Records from a data collection
=======

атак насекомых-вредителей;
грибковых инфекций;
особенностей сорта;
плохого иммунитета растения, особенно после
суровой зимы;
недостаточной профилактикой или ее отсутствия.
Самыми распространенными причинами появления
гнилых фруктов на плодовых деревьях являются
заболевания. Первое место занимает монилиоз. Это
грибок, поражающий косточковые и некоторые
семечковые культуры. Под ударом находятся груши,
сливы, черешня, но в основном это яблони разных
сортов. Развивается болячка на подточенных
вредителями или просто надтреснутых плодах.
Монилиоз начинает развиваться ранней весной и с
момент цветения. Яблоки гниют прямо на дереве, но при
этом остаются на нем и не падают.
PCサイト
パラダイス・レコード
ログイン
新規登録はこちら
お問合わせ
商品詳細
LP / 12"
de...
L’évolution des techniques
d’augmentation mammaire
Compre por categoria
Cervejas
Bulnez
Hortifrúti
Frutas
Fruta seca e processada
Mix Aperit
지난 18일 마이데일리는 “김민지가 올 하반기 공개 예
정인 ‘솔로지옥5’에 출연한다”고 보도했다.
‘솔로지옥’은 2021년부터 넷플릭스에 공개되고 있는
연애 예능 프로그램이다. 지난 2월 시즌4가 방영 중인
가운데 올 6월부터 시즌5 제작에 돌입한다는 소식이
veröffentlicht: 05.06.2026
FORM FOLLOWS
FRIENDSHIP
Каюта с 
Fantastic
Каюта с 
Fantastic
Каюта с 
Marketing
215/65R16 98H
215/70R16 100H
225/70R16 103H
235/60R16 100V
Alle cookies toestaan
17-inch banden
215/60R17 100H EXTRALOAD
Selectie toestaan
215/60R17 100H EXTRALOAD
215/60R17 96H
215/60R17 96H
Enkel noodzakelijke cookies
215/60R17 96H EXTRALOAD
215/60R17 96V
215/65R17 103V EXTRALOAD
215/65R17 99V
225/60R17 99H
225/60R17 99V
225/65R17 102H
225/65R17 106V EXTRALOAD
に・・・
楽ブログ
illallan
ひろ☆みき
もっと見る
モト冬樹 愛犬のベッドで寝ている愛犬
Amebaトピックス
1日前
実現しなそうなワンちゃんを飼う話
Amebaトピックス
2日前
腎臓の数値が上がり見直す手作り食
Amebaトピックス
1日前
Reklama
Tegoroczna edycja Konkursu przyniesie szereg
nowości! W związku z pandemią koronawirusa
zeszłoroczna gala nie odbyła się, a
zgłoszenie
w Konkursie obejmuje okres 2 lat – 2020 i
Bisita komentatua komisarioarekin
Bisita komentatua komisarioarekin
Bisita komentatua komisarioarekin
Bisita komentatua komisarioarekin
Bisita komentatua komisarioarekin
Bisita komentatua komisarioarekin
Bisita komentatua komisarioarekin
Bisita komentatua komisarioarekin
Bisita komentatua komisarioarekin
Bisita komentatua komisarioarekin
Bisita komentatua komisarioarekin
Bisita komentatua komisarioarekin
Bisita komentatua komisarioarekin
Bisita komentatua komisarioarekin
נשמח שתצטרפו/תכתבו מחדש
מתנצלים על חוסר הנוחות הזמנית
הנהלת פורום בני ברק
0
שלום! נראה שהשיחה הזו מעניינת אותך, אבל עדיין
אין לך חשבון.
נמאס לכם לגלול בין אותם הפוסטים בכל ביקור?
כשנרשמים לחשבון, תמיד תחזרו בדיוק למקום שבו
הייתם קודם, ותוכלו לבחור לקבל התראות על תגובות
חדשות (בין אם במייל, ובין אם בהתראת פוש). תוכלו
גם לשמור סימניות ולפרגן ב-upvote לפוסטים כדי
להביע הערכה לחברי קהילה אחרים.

=======

Task statement:
In the entries above, copy the lines from the one that contains "חדשות (בין אם" through the last line, exactly as they appear.

Response:
חדשות (בין אם במייל, ובין אם בהתראת פוש). תוכלו
גם לשמור סימניות ולפרגן ב-upvote לפוסטים כדי
להביע הערכה לחברי קהילה אחרים.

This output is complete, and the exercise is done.